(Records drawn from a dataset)
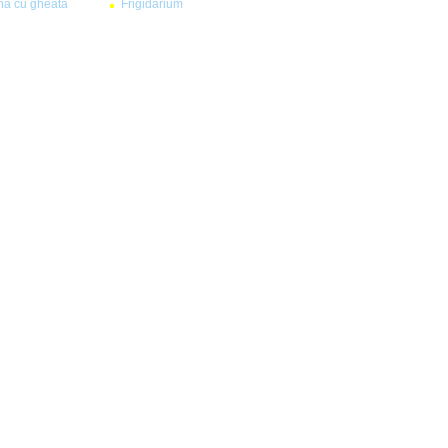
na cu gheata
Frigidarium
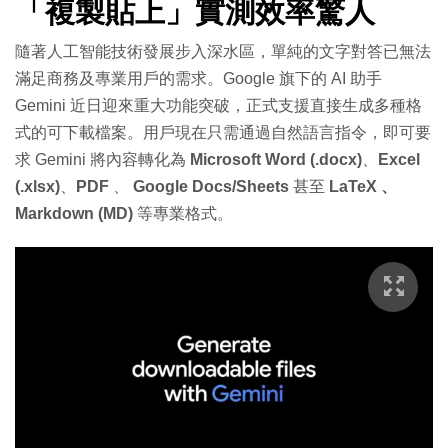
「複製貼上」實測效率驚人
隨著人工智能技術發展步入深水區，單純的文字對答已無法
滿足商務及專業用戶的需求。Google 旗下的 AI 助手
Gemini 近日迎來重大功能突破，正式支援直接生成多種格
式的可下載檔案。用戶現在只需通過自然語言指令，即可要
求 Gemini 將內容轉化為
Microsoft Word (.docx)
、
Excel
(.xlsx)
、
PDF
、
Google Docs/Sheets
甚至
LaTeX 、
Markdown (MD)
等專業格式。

--

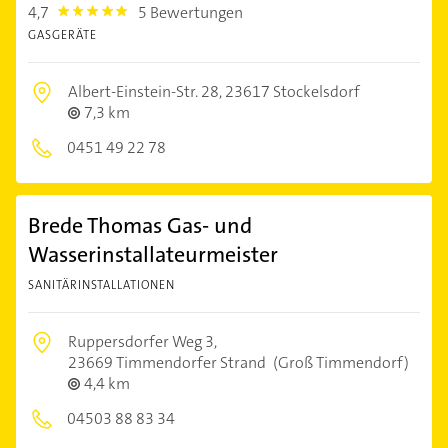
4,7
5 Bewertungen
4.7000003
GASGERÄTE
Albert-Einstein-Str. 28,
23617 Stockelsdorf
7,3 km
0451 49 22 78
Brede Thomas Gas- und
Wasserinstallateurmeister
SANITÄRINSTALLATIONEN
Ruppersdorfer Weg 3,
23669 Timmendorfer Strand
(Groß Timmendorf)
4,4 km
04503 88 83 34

» Task to carry out: Once you have counted the lines above that hold the word "Gemini", report only that total.

» Solution to this task: 2